By now, you’re likely aware of the negative impact smoking has on your health. However, you might not realize the serious effects smoking has on your overall dental care. Since your mouth is the starting point for all cigarette damage, you’ll deal with some significant oral health issues when you smoke. Even vaping, which is the latest trend pushed as a healthier alternative to smoking, has an impact on your health. Discover how smoking and vaping affect your dental care.
The Effects of Vaping on Oral Health
Vaping, which is when you inhale the vapours produced by e-cigarettes, has been pushed as a healthy alternative to traditional cigarette smoking. While research is still ongoing, what scientists have discovered so far isn’t promising. While e-cigarettes don’t result in bad breath, tooth discolouration, and plaque build up like traditional cigarettes, you still inhale nicotine if you choose a variety that has a nicotine cartridge. Nicotine reduces blood flow, which impacts your mouth’s ability to fight off bacteria.

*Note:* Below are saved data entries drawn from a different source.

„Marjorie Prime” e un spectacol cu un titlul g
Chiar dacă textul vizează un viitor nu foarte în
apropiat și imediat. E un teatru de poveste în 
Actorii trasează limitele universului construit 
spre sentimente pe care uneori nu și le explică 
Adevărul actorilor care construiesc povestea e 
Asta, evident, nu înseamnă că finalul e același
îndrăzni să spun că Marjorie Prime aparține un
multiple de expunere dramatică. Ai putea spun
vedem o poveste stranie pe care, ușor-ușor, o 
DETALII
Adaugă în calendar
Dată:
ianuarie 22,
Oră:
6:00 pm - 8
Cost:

In turn, this can lead to a serious gum infection called periodontal disease.
Additionally, e-cigarette vapours can release inflammatory proteins in the gum tissue that can lead to critical oral diseases. Some e-cigarettes use flavouring that can also lead to cellular damage in your mouth. Lastly, research done at the University of North Carolina School of Medicine shows that e-cigarettes lead to the same, and sometimes even broader, suppression of key immune genes in your respiratory system and nasal passages as traditional cigarette smoking. This means e-cigarettes could be just as harmful as regular cigarettes to your respiratory system.

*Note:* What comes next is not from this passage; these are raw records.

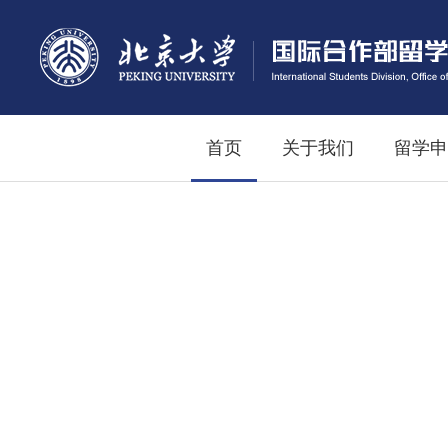
首页
关于我们
留学申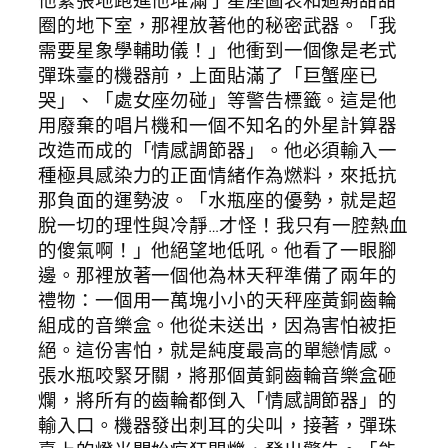
圈的地下室，那裡放著他的秘密武器。「我
需要星象學輔助儀！」他衝到一個像是老式
彈珠臺的機器前，上面貼滿了「巨蟹座已
哭」、「處女座勿碰」等警告標籤。這是他
用廢棄的唱片機和一個不知名的外星計算器
改造而成的「情感調節器」。他必須輸入一
種極具感染力的正面情緒作為燃料，來抵抗
那負面的運勢波。「水瓶座的優勢，就是超
脫一切的理性與冷靜…才怪！我只有一腔熱血
的傻氣啊！」他絕望地低吼。他看了一眼腳
邊。那裡放著一個他為林天秤準備了兩年的
禮物：一個用一萬塊小小的天秤座黃銅齒輪
組成的音樂盒。他從未送出，因為害怕被拒
絕。這份害怕，就是純度最高的單戀情感。
張水瓶咬緊牙關，將那個黃銅齒輪音樂盒砸
爛，將所有的齒輪都倒入「情感調節器」的
輸入口。機器發出刺耳的尖叫，接著，彈珠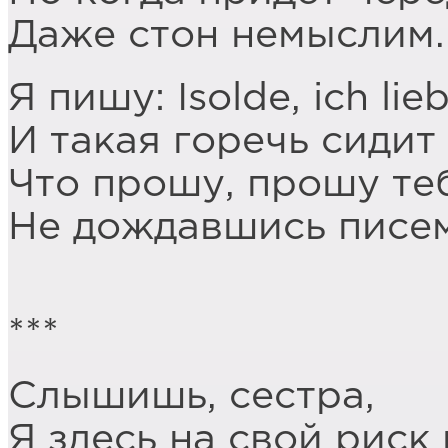
Даже стон немыслим.
Я пишу: Isolde, ich lie
И такая горечь сидит 
Что прошу, прошу теб
Не дождавшись писем
***
Слышишь, сестра,
Я здесь на свой риск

Smoking’s Impact on Your Oral Health
Since the nicotine, tar, and other harmful chemicals found in cigarettes immediately hit your teeth and mouth as soon as you start smoking, this is one part of your body that receives some of the worst side effects. These chemicals can lead to yellow stains on your teeth that are difficult to remove. They also weaken the protective enamel on your teeth, which can leave your teeth to more susceptible to bacteria that eat away at your teeth and cause tooth rot. Weakened enamel also leads to sensitive teeth.

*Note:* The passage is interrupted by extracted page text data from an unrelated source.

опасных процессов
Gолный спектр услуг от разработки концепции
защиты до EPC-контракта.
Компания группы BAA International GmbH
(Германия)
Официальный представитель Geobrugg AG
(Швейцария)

Additionally, this build up of bacteria can lead to gum disease, which causes your gums to recede and compromises the stability of your teeth. Finally, perhaps the most major impact smoking has on your oral health is oral cancer. Tobacco smoke has over 7,000 chemicals, and over 70 of those chemicals are known to cause cancer.
Smoking and Surgeries
However, it’s not just oral health concerns you have to consider when smoking. Smokers have an increase in severe cardiovascular complications compared to nonsmokers. In fact, one study showed that smokers were 57 per cent more likely to suffer from cardiac arrest, 73 per cent more likely to have a stroke, and 80 per cent more likely to have a heart attack. This is because smoking increases inflammation, which increases your chances of these complications.
Smoking’s Impact on Wound Healing
In addition to a higher risk of complications during surgery, research also shows a direct connection between smoking and delayed wound healing after surgery. If you’re a smoker and you need surgery on your mouth (or any part of your body), it’s important to understand how smoking impacts your healing. Smoking reduces the amount of oxygen in your body. Without this necessary oxygen, surgical wounds take longer to close, which increases the risk of infection. It also increases your chances of scarring. Additionally, orthopaedic surgeries, which are those on your bones or joints, also take longer to heal.
While it’s hard to do, if you can quit smoking before your surgery, your body can heal faster and better. Within just a few days after quitting, your blood flow improves and your body starts to get more oxygen. Within four weeks of quitting, inflammatory cell response is reduced.
Treatment Options for Smokers
You’ll find a variety of mouthwashes and toothpastes marketed to smokers with claims that they can help repair damage caused by smoking. This includes toothpastes made to remove yellow nicotine stains and products used to mask cigarette odour in your mouth. However, no product on the market is as effective at treating oral problems brought on by smoking as actually quitting smoking. Additionally, many of these products use abrasive and harsh chemicals to attack bacteria that thrive in a smoker’s mouth. Yet these products can do nothing to restore enamel, prevent gum and tooth rot, or stop any type of oral cancer.
If you’re a smoker, it’s important you regularly visit your dentist to monitor your oral health, and you can use our Find Your Dentist tool to find one near you. If you’re ready to quit smoking, talk to your healthcare professional about the variety of products available to help you meet your goal.